▶ TASK DETAILS: Leaving the pictures out, transcribe the records below exactly.
================================
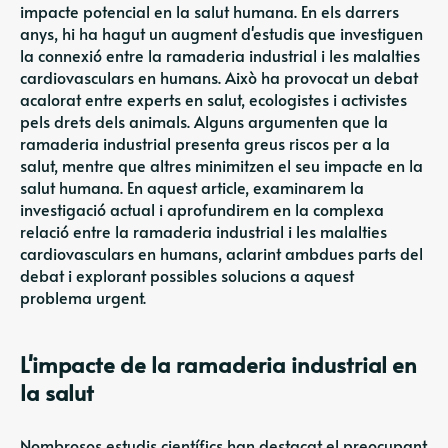
impacte potencial en la salut humana. En els darrers
anys, hi ha hagut un augment d'estudis que investiguen
la connexió entre la ramaderia industrial i les malalties
cardiovasculars en humans. Això ha provocat un debat
acalorat entre experts en salut, ecologistes i activistes
pels drets dels animals. Alguns argumenten que la
ramaderia industrial presenta greus riscos per a la
salut, mentre que altres minimitzen el seu impacte en la
salut humana. En aquest article, examinarem la
investigació actual i aprofundirem en la complexa
relació entre la ramaderia industrial i les malalties
cardiovasculars en humans, aclarint ambdues parts del
debat i explorant possibles solucions a aquest
problema urgent.
L'impacte de la ramaderia industrial en
la salut
Nombrosos estudis científics han destacat el preocupant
================================
▶ REPLY:
impacte potencial en la salut humana. En els darrers
anys, hi ha hagut un augment d'estudis que investiguen
la connexió entre la ramaderia industrial i les malalties
cardiovasculars en humans. Això ha provocat un debat
acalorat entre experts en salut, ecologistes i activistes
pels drets dels animals. Alguns argumenten que la
ramaderia industrial presenta greus riscos per a la
salut, mentre que altres minimitzen el seu impacte en la
salut humana. En aquest article, examinarem la
investigació actual i aprofundirem en la complexa
relació entre la ramaderia industrial i les malalties
cardiovasculars en humans, aclarint ambdues parts del
debat i explorant possibles solucions a aquest
problema urgent.
L'impacte de la ramaderia industrial en
la salut
Nombrosos estudis científics han destacat el preocupant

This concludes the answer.